# Aunt Wanda's Moravian Chicken Pie



## Raine (Aug 18, 2005)

*AUNT WANDA'S MORAVIAN CHICKEN PIE*

_Makes 6 servings. _

1 (3- to 4-pound) whole chicken
Onion flakes
Bay leaves
1 package refrigerated pie crusts, such as Pillsbury
1 tablespoon poultry seasoning
Pepper and salt to taste
2 tablespoons butter
1 (14-ounce) can chicken broth
1 (10 3/4-ounce) can cream of chicken soup
*REMOVE *and discard the bag of giblets from inside the chicken. Place the bird in a pot, cover with water and sprinkle with onion flakes and a couple of bay leaves. Cover, bring to a boil, then turn down heat to low, cover pot and simmer 45 minutes to 1 hour, or until chicken is tender. Remove chicken from pot and cool for a few minutes. Remove skin and bones and cut meat into small pieces.

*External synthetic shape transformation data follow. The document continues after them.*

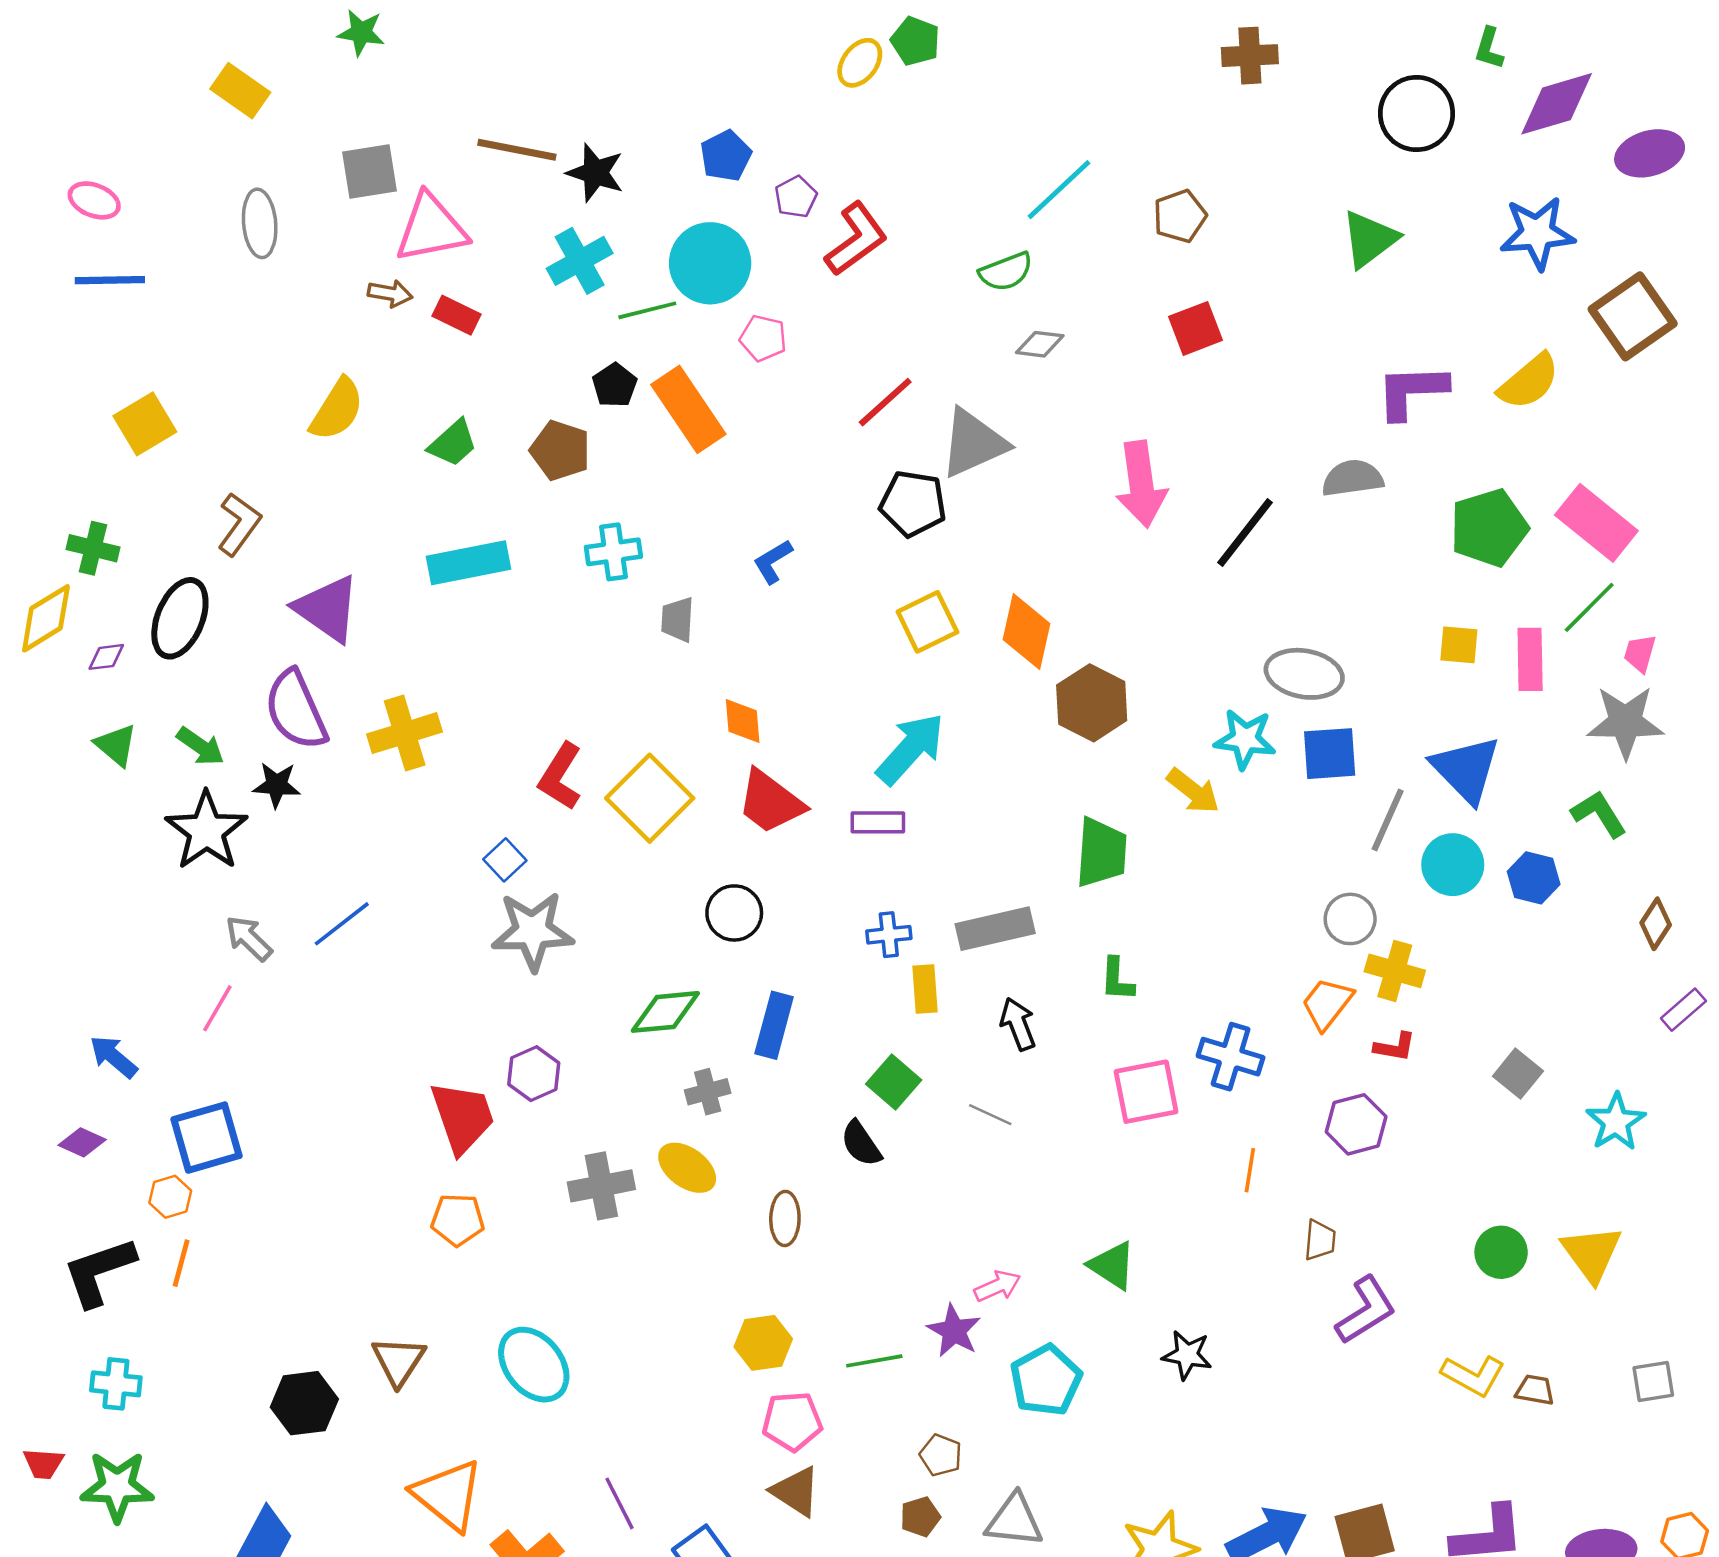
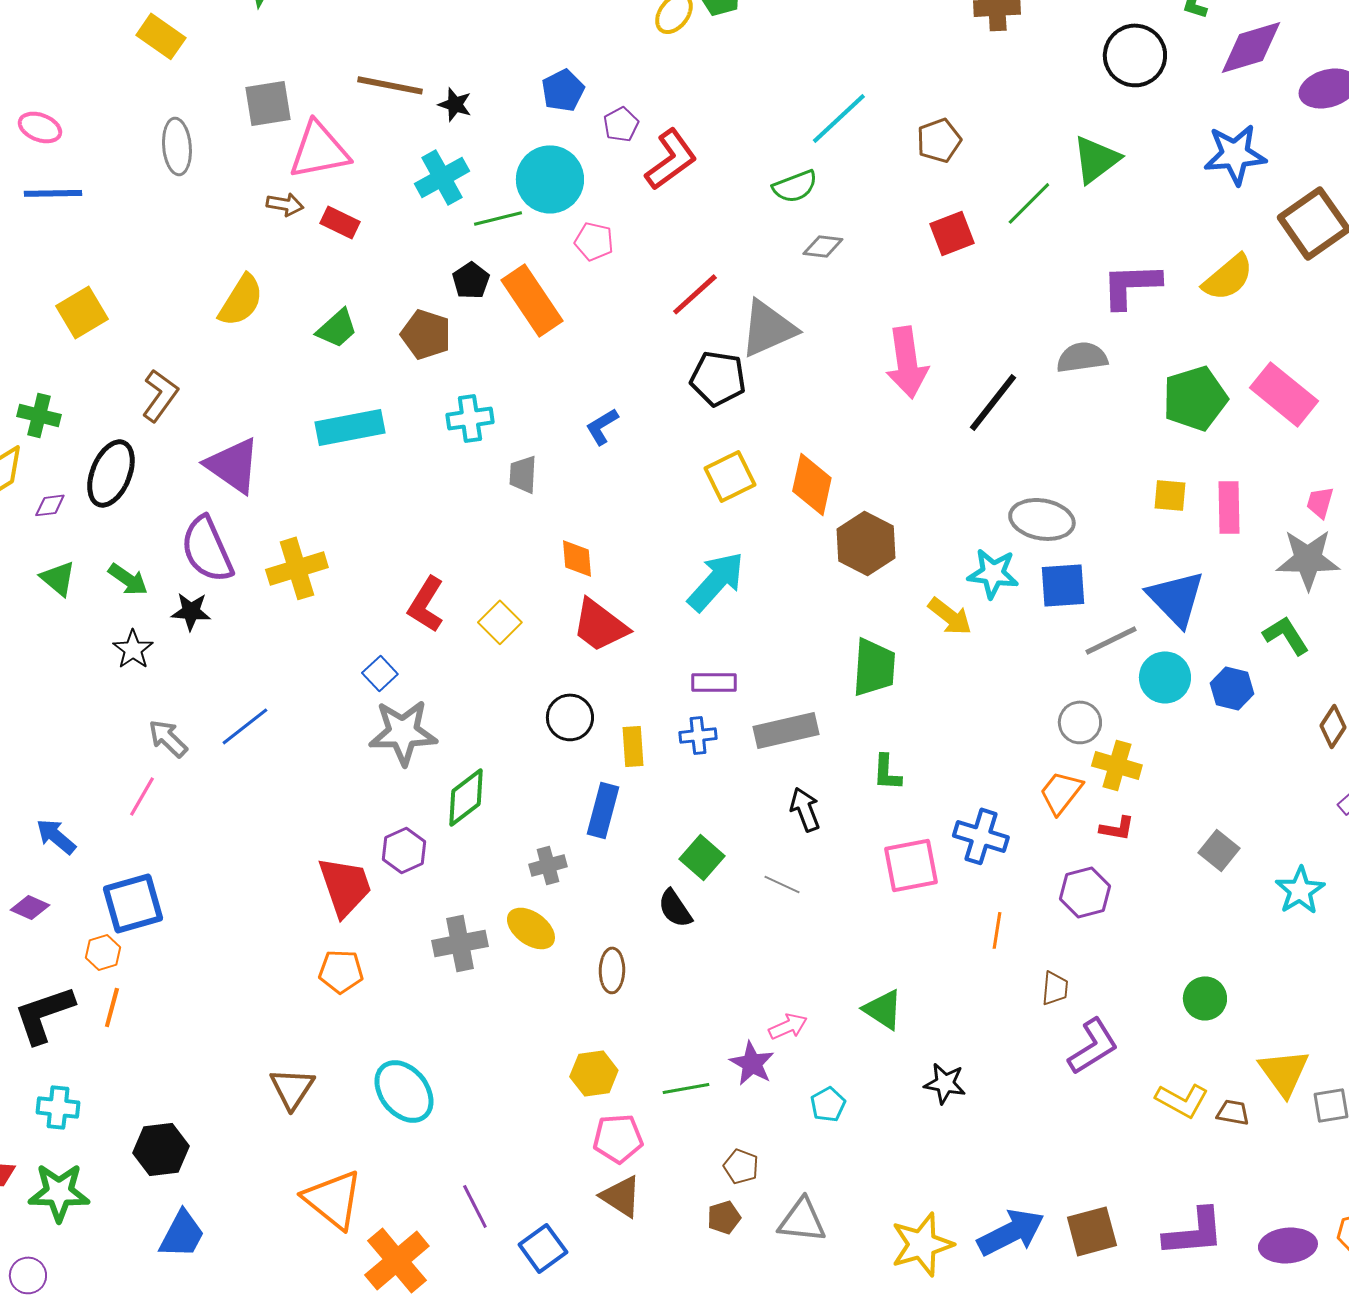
black star: (595, 173) -> (455, 104), size x0.7
green line: (1589, 607) -> (1029, 203), moved
yellow square: (650, 798) -> (500, 622), size x0.6
gray line: (1388, 820) -> (1111, 640), turned 40
purple rectangle: (878, 822) -> (714, 682), moved
black star: (207, 831) -> (133, 649), size x0.6
yellow rectangle: (925, 989) -> (633, 746), moved
green diamond: (665, 1012) -> (466, 797), moved, turned -32
yellow triangle: (1592, 1253) -> (1284, 1072), moved
cyan pentagon: (1046, 1380) -> (828, 1104), size x0.6
black hexagon: (304, 1403) -> (161, 1149), moved

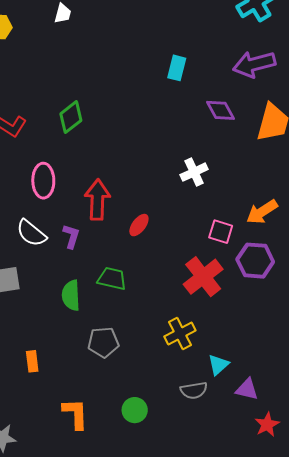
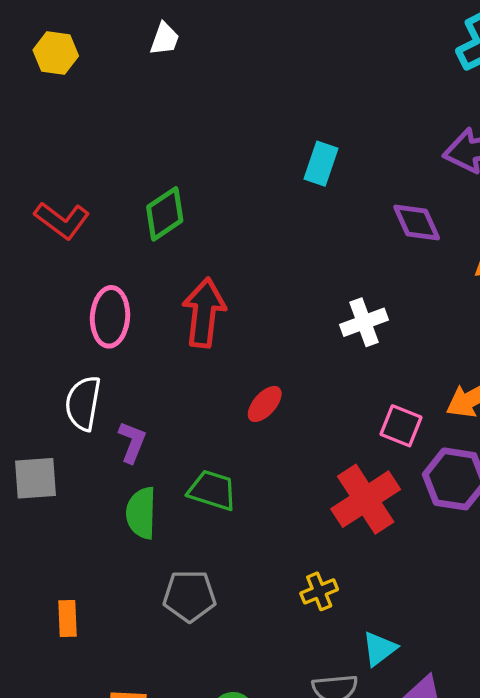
cyan rectangle: (177, 68) -> (321, 164), moved
red arrow: (97, 200) -> (204, 313), moved
white semicircle: (31, 233) -> (83, 403), turned 56
purple L-shape: (71, 236) -> (132, 442), moved
yellow cross: (180, 333) -> (319, 591), size x0.7

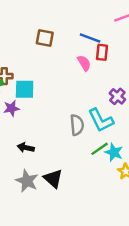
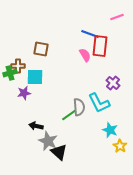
brown square: (45, 38) -> (41, 49), moved
red rectangle: (102, 52) -> (100, 46), size x1.5
green line: (100, 149) -> (69, 115), moved
gray star: (27, 181) -> (48, 141), moved

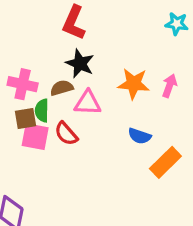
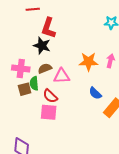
black star: (80, 64) -> (42, 46), moved
blue semicircle: (140, 136) -> (95, 93), turned 32
pink square: (35, 137) -> (49, 112), moved

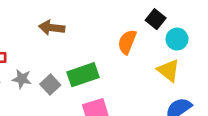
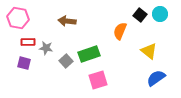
cyan circle: (177, 39) -> (160, 14), moved
gray star: (22, 79) -> (46, 48), moved

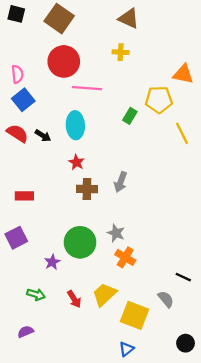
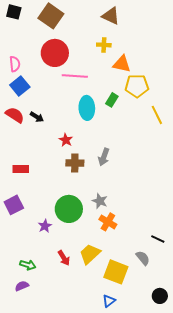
orange triangle: (183, 74) -> (122, 64), moved
cyan ellipse: (75, 125) -> (87, 108), moved
green arrow: (36, 294) -> (28, 265), moved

*PLACE *pie crust in pan according to package instructions. Add chopped chicken. Sprinkle chicken with poultry seasoning, pepper and a little salt. Cut butter into pieces and scatter on top.

*COMBINE *chicken broth and cream of chicken soup and pour about half of the mixture over the chicken. Set aside remainder. Add the top crust and cut vent holes in it.

*BAKE *at 350 degrees about 30 minutes or until the crust looks golden brown. Heat the remaining soup mixture and use as gravy over the servings, adding a little more pepper if desired


----------



## Constance (Aug 18, 2005)

That sounds good and tasty, Raine. One could even use one of those rotisserie chickens from the supermarket.


----------



## SizzlininIN (Aug 18, 2005)

Thanks Rainee......I cut/pasted and added to my recipe file.  It sounds really good.


----------